1.3 ].          La multiplicité des individus


§ 14 C’est encore un fait qu’en ce qui concerne les substances corporelles il y a dans chaque espèce une multitude d’individus. Ce fait est d’expérience courante pour les espèces vivantes. Pour les êtres inanimés l’individu (c’est-à-dire, selon l’étymologie, ce qu’on ne peut diviser sans le détruire) est plus difficile à discerner de prime abord car par exemple on a beau diviser un volume d’eau, c’est toujours de l’eau, mais on sait aujourd’hui que ceci s’arrête quand on arrive à la molécule qu’on ne peut diviser sans la détruire, d’où l’on peut conclure que dans le monde inanimé ce sont les molécules qui sont les individus, ce qui confirme bien l’affirmation d’une multitude d’individus de même espèce.

§ 15 Ce simple fait conduit à affirmer que, puisque les individus sont différents quand l’espèce est la même, l’individualité provient d’un autre principe que la nature de l’espèce, donc que pour constituer la substance corporelle il faut deux principes distincts, l’un auquel elle doit son individualité et l’autre auquel elle doit la nature de son espèce, c’est-à-dire ce que nous appellerons sa spécificité.

§ 16 Le principe de l’individualité est évidemment la matière dont les corps sont faits car deux individus de même espèce ont la même organisation mais se distinguent parce qu’ils sont faits de deux portions de matière différentes. Quant au principe de spécificité, le vocabulaire philosophique que nous utiliserons désormais le nomme la forme, mais ce mot prend ici une signification bien différente de son sens courant qui désigne le contour extérieur (comme quand on parle de « forme » sphérique ou cylindrique) tandis que dans le sens philosophique que nous venons de définir il signifie le principe intérieur d’organisation qui organise la matière en un corps d’une nature déterminée.

§ 17 Ce vocabulaire est issu d’une comparaison faite par Aristote entre les corps naturels étudiés ici et les objets artificiels fabriqués par notre art ou notre industrie parmi lesquels il a pris pour exemple les statues.
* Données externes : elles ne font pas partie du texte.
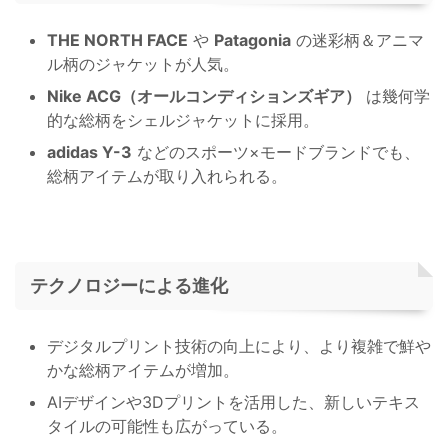
THE NORTH FACE
や
Patagonia
の迷彩柄＆アニマ
ル柄のジャケットが人気。
Nike ACG（オールコンディションズギア）
は幾何学
的な総柄をシェルジャケットに採用。
adidas Y-3
などのスポーツ×モードブランドでも、
総柄アイテムが取り入れられる。
テクノロジーによる進化
デジタルプリント技術の向上により、より複雑で鮮や
かな総柄アイテムが増加。
AIデザインや3Dプリントを活用した、新しいテキス
タイルの可能性も広がっている。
Or ce qui distingue deux espèces de statues est bien leur contour extérieur, c’est-à-dire leur forme au sens courant du mot, et ce qui distingue deux exemplaires d’une même statue est bien de ne pas être faits de la même portion de marbre ou de plâtre. Alors Aristote a transposé le sens des mots pour pouvoir dans le cas des corps naturels appeler « forme » le principe d’où provient la nature de leur espèce et « matière », non plus une substance matérielle comme le marbre ou le plâtre qui a une nature, donc une « forme », mais purement ce dont les corps sont faits et qui par sa divisibilité en portions distinctes est le principe de leur individualité.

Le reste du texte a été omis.